In powertrain technology, electromobility is establishing itself as Bosch’s core business. Denner reported that the company is making heavy upfront investments in this area – a further €700 million this year. Up to now, its upfront investments in electromobility total €5 billion.

“Electromobility has long since ceased to be a bet on the future. Our upfront investments are now beginning to pay off,” the Bosch CEO said.

The company report that in the first three months of this year, Bosch Group sales climbed 17% year on year. “With a good first quarter, Bosch has made a successful start to 2021,” said Prof Stefan Asenkerschbaumer, the CFO and deputy chairman. He expressed confidence for 2021, but expects it to be “another challenging year”.

Bosch says it aims to leverage the competitive advantage it derives from its wealth of experience in combining connectivity (the internet of things, IoT) and artificial intelligence (AI) to generate future business and become a leading AIoT company. Bosch foresees that AI-enabled products will generate sales worth billions of euros over the next few years. Sales of connectivity-enabled devices for the home are expected to double: from four million last year to around eight million units in 2021. In addition, Bosch wants to use AI to evaluate data relating to how its customers use its products, and in this way to provide software updates that create new functions and services for those customers

“Connecting things leads to knowledge about how things are used,” Denner said. “This lets us continuously improve our products, keep them up to date, and provide our customers with more benefits.”

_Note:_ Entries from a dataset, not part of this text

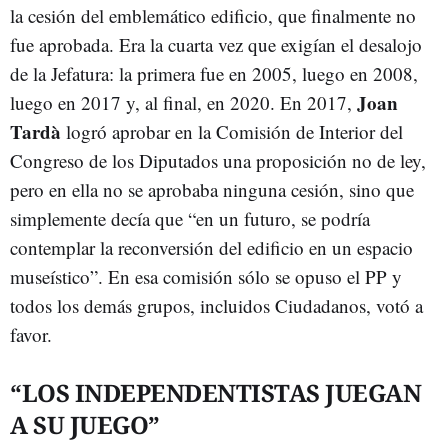
la cesión del emblemático edificio, que finalmente no
fue aprobada. Era la cuarta vez que exigían el desalojo
de la Jefatura: la primera fue en 2005, luego en 2008,
Joan
luego en 2017 y, al final, en 2020. En 2017,
Tardà
logró aprobar en la Comisión de Interior del
Congreso de los Diputados una proposición no de ley,
pero en ella no se aprobaba ninguna cesión, sino que
simplemente decía que “en un futuro, se podría
contemplar la reconversión del edificio en un espacio
museístico”. En esa comisión sólo se opuso el PP y
todos los demás grupos, incluidos Ciudadanos, votó a
favor.
“LOS INDEPENDENTISTAS JUEGAN
A SU JUEGO”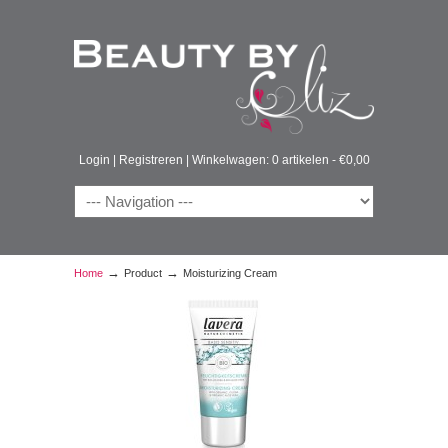
Login
|
Registreren
|
Winkelwagen: 0 artikelen -
€
0,00
→
→
Home
Product
Moisturizing Cream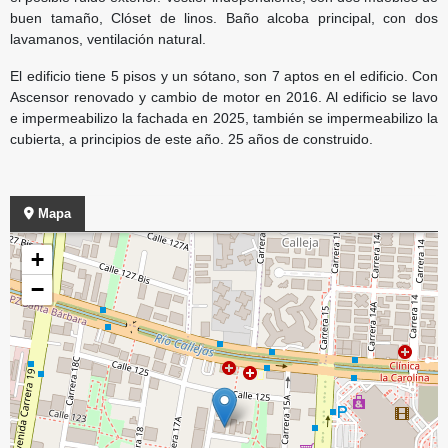
buen tamaño, Clóset de linos. Baño alcoba principal, con dos
lavamanos, ventilación natural.
El edificio tiene 5 pisos y un sótano, son 7 aptos en el edificio. Con
Ascensor renovado y cambio de motor en 2016. Al edificio se lavo
e impermeabilizo la fachada en 2025, también se impermeabilizo la
cubierta, a principios de este año. 25 años de construido.
Mapa
+
−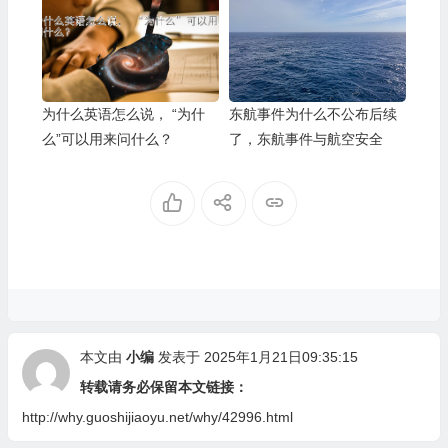
为什么英语怎么说， “为什
东航事件为什么不公布后续
么”可以用来问什么？
了，东航事件与航空安全
本文由
小编
发表于 2025年1月21日09:35:15
转载请务必保留本文链接：
http://why.guoshijiaoyu.net/why/42996.html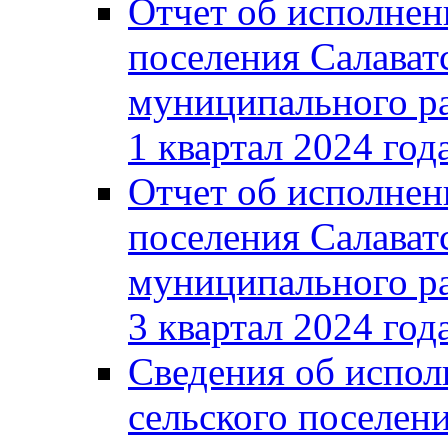
Отчет об исполнен
поселения Салават
муниципального ра
1 квартал 2024 год
Отчет об исполнен
поселения Салават
муниципального ра
3 квартал 2024 год
Сведения об испол
сельского поселени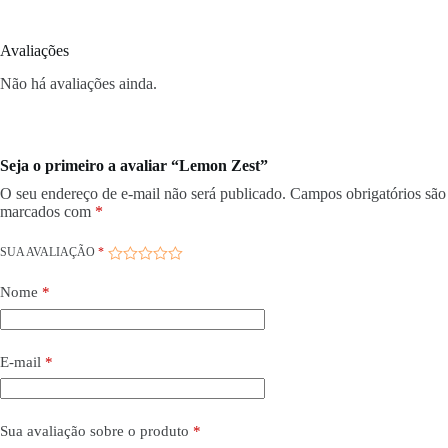
Avaliações
Não há avaliações ainda.
Seja o primeiro a avaliar “Lemon Zest”
O seu endereço de e-mail não será publicado.
Campos obrigatórios são
marcados com
*
SUA AVALIAÇÃO
*
Nome
*
E-mail
*
Sua avaliação sobre o produto
*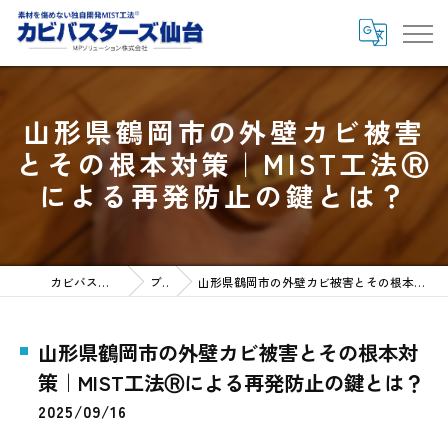
山形県鶴岡市の外壁カビ被害
とその根本対策｜MIST工法Ⓡ
による再発防止の鍵とは？
カビバスターズ仙台HOME
ブログ
山形県鶴岡市の外壁カビ被害とその根本対策｜MIST工法Ⓡによる再発防止の鍵とは？
山形県鶴岡市の外壁カビ被害とその根本対
策｜MIST工法Ⓡによる再発防止の鍵とは？
2025/09/16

Bosch says in the field of video security, video analysis based on neural networks opens up new possibilities. It is integrating detectors both into new cameras and into an AI box that can be connected to installed devices. The first application is a traffic detector that will initially be able to detect and locate vehicles precisely in busy traffic situations, even under difficult lighting conditions.

The company further believes electrification opens up new opportunities in several business areas: “Electrification requires solutions not only for electric driving in cars, but also for electric heating in buildings,” Denner said. In electromobility, the key drivers of change are falling battery costs and emissions standards designed to meet climate action targets. In building technology, especially in heating and air- conditioning, the use of heat pumps and renewables is playing a growing role.

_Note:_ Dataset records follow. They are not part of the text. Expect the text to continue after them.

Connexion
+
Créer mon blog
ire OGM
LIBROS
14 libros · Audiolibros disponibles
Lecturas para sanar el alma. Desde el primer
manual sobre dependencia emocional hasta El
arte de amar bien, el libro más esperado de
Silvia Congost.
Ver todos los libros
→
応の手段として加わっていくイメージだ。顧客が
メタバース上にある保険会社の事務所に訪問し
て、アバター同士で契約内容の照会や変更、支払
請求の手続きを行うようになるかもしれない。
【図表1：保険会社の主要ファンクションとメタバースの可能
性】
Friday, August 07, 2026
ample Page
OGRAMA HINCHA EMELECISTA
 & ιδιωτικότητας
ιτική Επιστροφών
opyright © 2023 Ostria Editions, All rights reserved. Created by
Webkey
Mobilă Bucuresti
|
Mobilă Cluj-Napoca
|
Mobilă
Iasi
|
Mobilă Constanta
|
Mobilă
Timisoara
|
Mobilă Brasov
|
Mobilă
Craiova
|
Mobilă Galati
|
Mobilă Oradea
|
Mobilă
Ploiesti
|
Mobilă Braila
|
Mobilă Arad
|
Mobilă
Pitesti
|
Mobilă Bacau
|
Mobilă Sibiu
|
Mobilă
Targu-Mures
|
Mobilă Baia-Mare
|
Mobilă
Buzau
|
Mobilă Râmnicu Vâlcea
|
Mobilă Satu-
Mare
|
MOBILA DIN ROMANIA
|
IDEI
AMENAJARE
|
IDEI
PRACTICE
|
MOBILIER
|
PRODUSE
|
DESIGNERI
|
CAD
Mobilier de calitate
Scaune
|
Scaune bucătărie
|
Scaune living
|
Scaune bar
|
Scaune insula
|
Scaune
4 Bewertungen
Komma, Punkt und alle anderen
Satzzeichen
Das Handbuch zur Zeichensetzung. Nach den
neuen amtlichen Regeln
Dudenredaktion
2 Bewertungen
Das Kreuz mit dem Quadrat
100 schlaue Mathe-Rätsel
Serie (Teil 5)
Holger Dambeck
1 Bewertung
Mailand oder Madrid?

Bosch believes the market for green hydrogen in the EU will be worth almost €40 billion by 2030. It is developing both stationary and mobile fuel-cell solutions.

However the company warns EU plans may threaten carbon neutrality. Denner said he does not believe that the EU’s initial plans for the Euro 7 emissions standard make sense. “Climate action is not about the end of the internal-combustion engine. It’s about the end of fossil fuels. And while electromobility and green charging power make road transport carbon neutral, so do renewable fuels.”

The Bosch CEO reminded his audience that climate-neutral mobility is almost as ambitious a goal as flying to the moon was in the 1960s. But instead of just setting the big goal of “first man on the moon” and leaving it up to engineers to decide how to achieve it, as US President Kennedy did at the time, the European Commission is doing things the other way around. “This is a surefire way to cut off alternative paths to climate action,” Denner said. “If society truly wants climate action, it is essential that we do not play technological approaches off against each other. Instead, we must combine them.”